I fancy those Zeti or Zetæ were prototipes of domestick Accommodations with which I have heretofore been familiar. I had once the Sublime, glory to live in a Villa of the Duke of Rohan at Auteuil near Paris; which I hired on a principle of Œconomy, because the Rent was cheaper, than even vulgar Apartments in Paris. My Gardens were contiguous to those of Boileau, a greater honour Still. Had I Gibbons Pencil, and Gibbons Leisure, I would paint my Pallace or Castle my Theatre, my Gardens &c &c. &c. Oh! What Astonishing Magnificence! far Superiour to Dr Franklins, at Passy! Oh! No comparison! Yet my Rent was not half of his.
In this my grand Hotel were two Appartments one in a lower Story, the other in the Second Story, called Boudoirs, which in the French Language, Signify “Pouting Rooms.” There the Ladies might pout. They were Small Octogonal Appartments. The Ceiling all looking glass, the Eight Sides all looking glass. a Bath and all Accomodations for bathing in the Center. There the Ladies and the Gentlemen might See themselves over head, and multiplied ad infinitum in eight different Points of the compas. If you have never Seen one of these Boudoirs, you can have no adequate Idea of them.
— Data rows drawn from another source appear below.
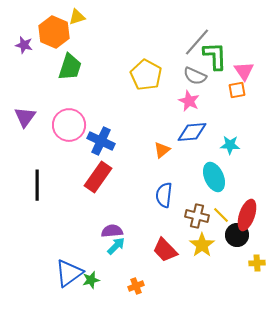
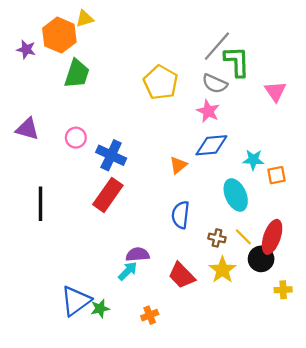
pink triangle: (244, 71) -> (275, 91), moved
orange square: (237, 90) -> (276, 175), moved
purple triangle: (25, 117) -> (27, 129), turned -50
pink circle: (69, 125) -> (76, 138), size x0.6
brown cross: (197, 216) -> (217, 238), size x0.7
purple semicircle: (112, 231) -> (138, 254), moved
If you ask my Conjectures Speculations and Suspicions concerning the Uses to which they had been applied, and for which they were intended; I must emitate Herodotus Deodorus Siculus, Strabo, Pausanias &c and Say “Mistery” it is neither prudent nor Safe, to reveal Such Things.
Pliny in the Seventeenth Letter of his Scond Book, gives to his Friend Gallus, a description of his Laurentine Villa. in the 12th. Section he mentions “Diætæ duæ.” These are often written “Zætæ duæ.” These were Some times calle Studies, Sometimes Cabinets; but commonly Sceens of Conviverality, Volupty &c too misterious to be revealed. The Notis Variorum are too voluminous for me to copy.
If I were not vieux et malade like Voltaire, and not able to Skip upstairs like a Grasshoper as he did, but confined to my Chamber, with a cold I would Search farther.